Last November I traveled to China with great anticipation. I had heard the reports that Yao Ming was some player, and I would finally get a chance to see him first-hand. Yao was playing in a preseason tournament featuring the top 16 teams in China that was very similar to the NCAA Tournament in the United States where competition was high and bragging rights were at stake. My first reaction while seeing Yao Ming play three games in this pressure situation was that he has a tremendous upside.

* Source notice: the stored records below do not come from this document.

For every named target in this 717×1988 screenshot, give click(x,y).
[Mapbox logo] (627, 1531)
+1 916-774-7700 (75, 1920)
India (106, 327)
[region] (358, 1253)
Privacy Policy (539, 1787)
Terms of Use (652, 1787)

Why?
Sheer size – size and wingspan is all encompassing, but not only does he have the size, he has good speed.
Great body control -- great balance, agility and body control to the point where he can run and stop on a time and not look awkward.

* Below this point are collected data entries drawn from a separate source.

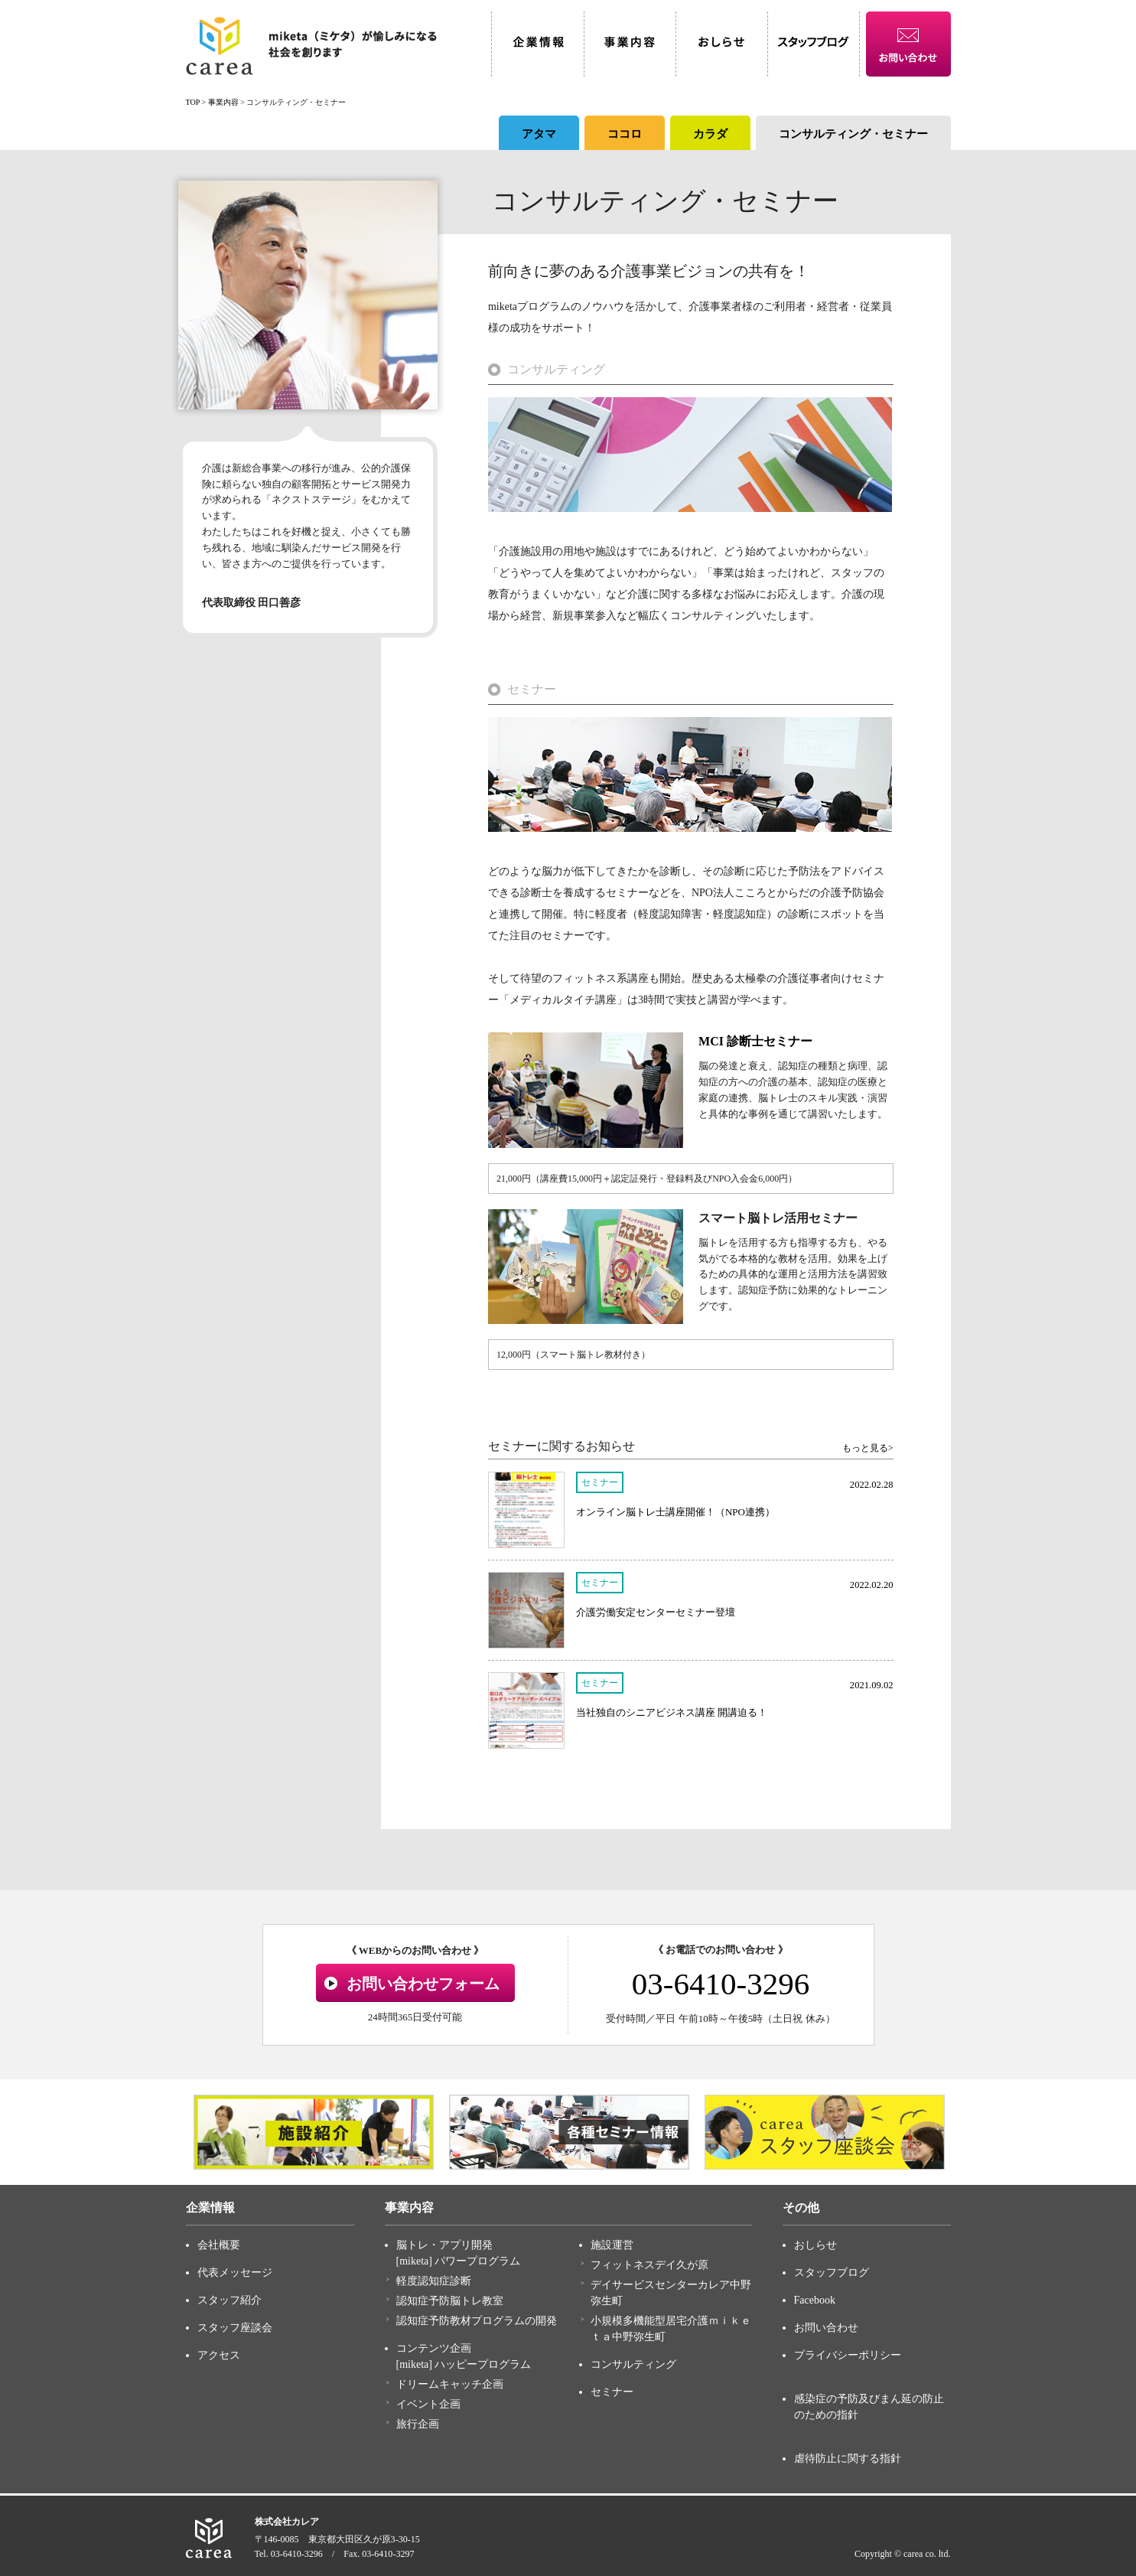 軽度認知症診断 (433, 2281)
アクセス (218, 2355)
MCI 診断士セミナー (755, 1041)
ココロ (624, 134)
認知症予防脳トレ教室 (449, 2301)
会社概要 (218, 2245)
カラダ (710, 134)
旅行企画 (417, 2424)
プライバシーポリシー (847, 2355)
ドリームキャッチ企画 (449, 2384)
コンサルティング (633, 2364)
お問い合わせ (826, 2327)
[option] (313, 2132)
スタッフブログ (831, 2272)
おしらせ (815, 2245)
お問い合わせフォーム (423, 1983)
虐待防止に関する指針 (847, 2458)
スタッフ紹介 (229, 2300)
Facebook (814, 2300)
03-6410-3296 (720, 1983)
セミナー (612, 2392)
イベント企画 (428, 2404)
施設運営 (612, 2245)
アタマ (539, 134)
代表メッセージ (234, 2272)
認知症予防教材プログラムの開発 (476, 2321)
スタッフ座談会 (234, 2327)
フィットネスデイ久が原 (649, 2265)
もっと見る (865, 1448)
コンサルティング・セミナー (853, 134)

Shooting touch – a very good outside shooter and has been compared to a quicker Rik Smits… can shoot the basketball well from the 15-17 foot range…showed ability to catch and shoot as a trailer on the break…if taught to keep ball high, his shot is not blockable.

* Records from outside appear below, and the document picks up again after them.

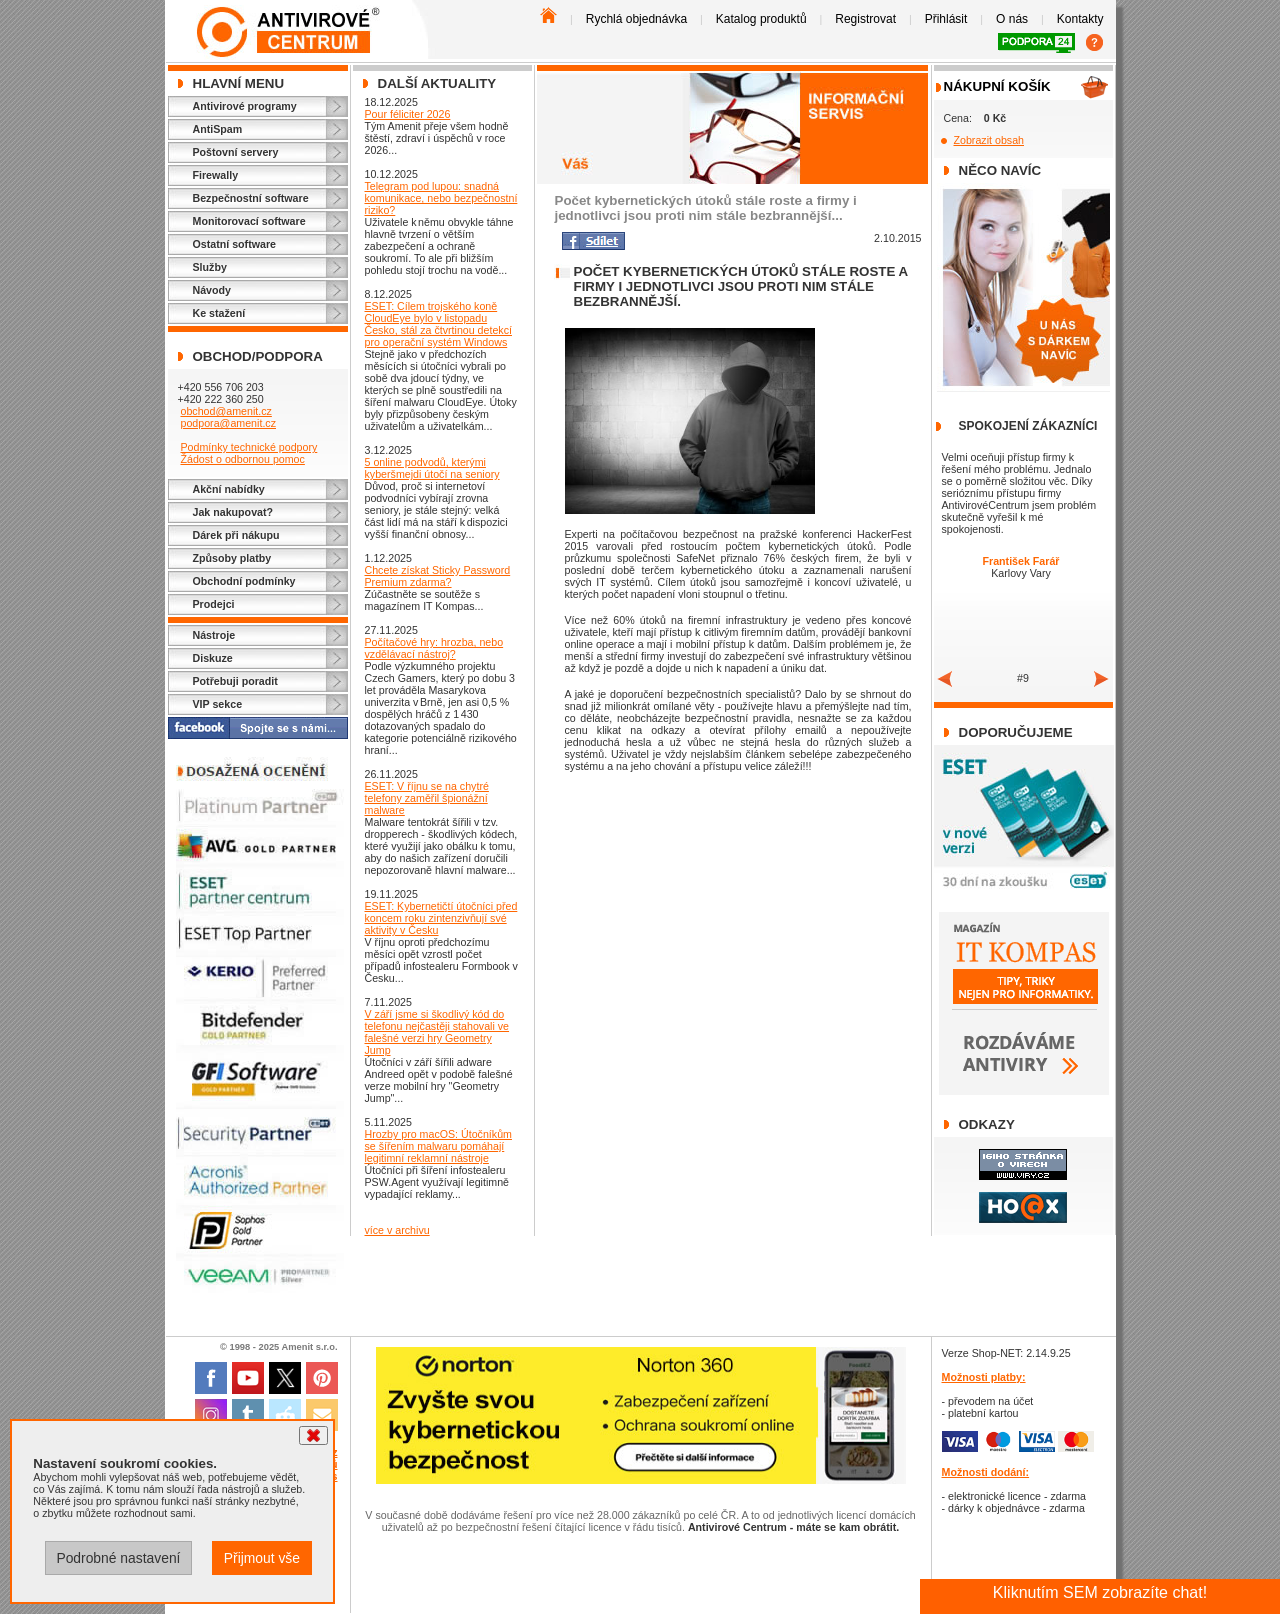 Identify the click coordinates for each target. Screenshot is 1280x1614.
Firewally (216, 175)
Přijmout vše (262, 1558)
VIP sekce (218, 704)
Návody (212, 290)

Post moves -- shoots a nice hook shot from the right box (a la Kareem Abdul-Jabbar), and also has a strong baseline spin move that he will use to attack the basket for a dunk…appears to have a nice step in and seal off move.
Has passing skills -- good passer from high to low… faced quite a few double-teams -- on the dribble and on the pass…appeared to have a few problems going middle and identifying the double-team, but all young centers do at first.
Defensively -- quick enough to deny front entry…deters people from driving to the lane…didn’t see him go from box to box to block a shot, but I’m sure he can.
Great competitor -- will certainly compete…not a big man who floats out on the floor.
Didn’t see many moves when he faces up, may need some work catching and shooting in transition.
Needs to develop concrete game down low, and seemed a bit uncomfortable going to the middle.
Needs and will do a weight program.
Can he withstand the rigors of an 82-game season?
I look at this draft in very simple fashion, two-to-three years down the road, will there be another “star” guard or small forward available? The answer is undoubtedly “yes.” Will there be another Yao Ming? That answer is a resounding “no.”
He will hold is own in the league. The biggest unknown is whether or not he can take the day-to-day pounding over the course of the season, especially in the early going. The Chinese basketball coaches don’t stress weight training as much as they do in the United States. Instead they place a greater importance on aerobic conditioning – having the players run mountains and sprints and such. But Yao is so committed to playing in the NBA, once he is in a weight program he will be able to withstand the NBA style over the long haul. He will need to be monitored, reviewed and watched so that he does not burn out or take too much of a pounding, but he is an extremely hard worker and has such a tremendous upside, a player like him doesn’t come around very often.